それなのに意地悪をする郁の指はまだ、緩めてもらえない。唇は孔にキスをして、舌はまだまださっきまでもっと太い郁のペニスをしゃぶってた場所を柔く濡らしてくる。僕は、身体の内側を走り回る快感に身悶えながら尻を手で割り開いた。
「郁……も」
唾液を拭う仕草ひとつにも興奮して、尻を掴む自身の指が力を込めた。
「……文、寝転がって」
「ん」
床は木でできているから、そんなに冷たいはずないのに、背中をつけるととても冷たく感んじた。それだけ火照ってる。
「あっン」
ねぇ、郁のことが欲しくて、こんなに身体を熱くしてるんだから、膝小僧になんてキスしないで。
「出すなって、言うくせに」
「ここのキスもダメかよ」
「ン、ダメ、出ちゃうっ」
仰向けで寝転がった僕の両膝をくっつけて、郁がキスをした。
「真っ赤」
「あン」
赤いのは膝小僧。
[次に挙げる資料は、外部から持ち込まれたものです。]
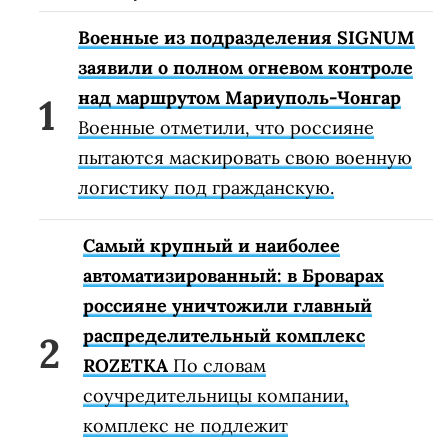
Военные из подразделения SIGNUM
заявили о полном огневом контроле
над маршрутом Мариуполь-Чонгар
Военные отметили, что россияне
пытаются маскировать свою военную
логистику под гражданскую.
Самый крупный и наиболее
автоматизированный: в Броварах
россияне уничтожили главный
распределительный комплекс
ROZETKA
По словам
соучредительницы компании,
комплекс не подлежит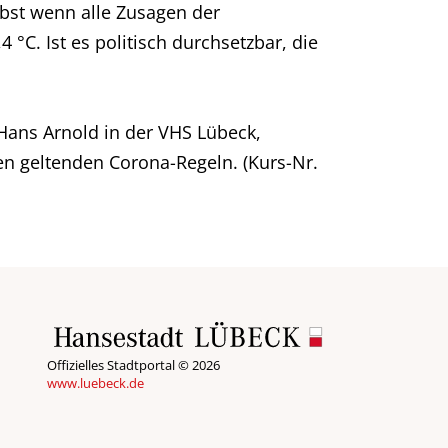
lbst wenn alle Zusagen der
°C. Ist es politisch durchsetzbar, die
 Hans Arnold in der VHS Lübeck,
 den geltenden Corona-Regeln. (Kurs-Nr.
Offizielles Stadtportal © 2026
www.luebeck.de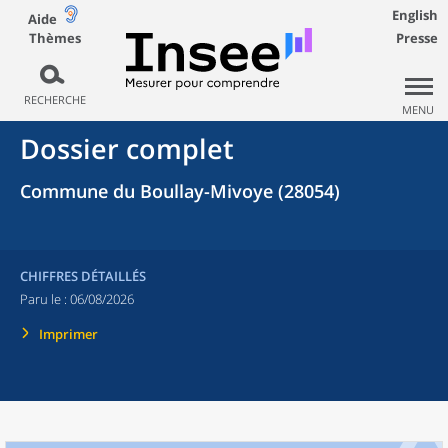
English
Aide
Thèmes
Presse
RECHERCHE
MENU
Dossier complet
Commune du Boullay-Mivoye (28054)
CHIFFRES DÉTAILLÉS
Paru le :
06/08/2026
Imprimer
好きな人に孔のとこへキスマークをつけてもらうために四つん這いになってたから、赤くなっちゃった。
「郁の」
「っ、触んなって」
手をいっぱいに伸ばして、まあるい亀頭に指で触れた。
「ぁ、早く、郁の、挿れ、て」
「っ」
「あっ」
郁がキスをした。その赤くなった膝小僧に。
「あ、んんんんんんっ」
「文」
「ぁ、あ、あぁぁぁっ…………っ!」
ただキスされただけなのに、郁の舌と唇に濡らされた孔を抉じ開けられながらじゃ。
「あっ…………ン」
塞き止められる精液が内側で沸騰する。セックスの快楽はさっき耽った時以上に濃厚で親密で、トロトロに溶けてしまえそうなほどだった。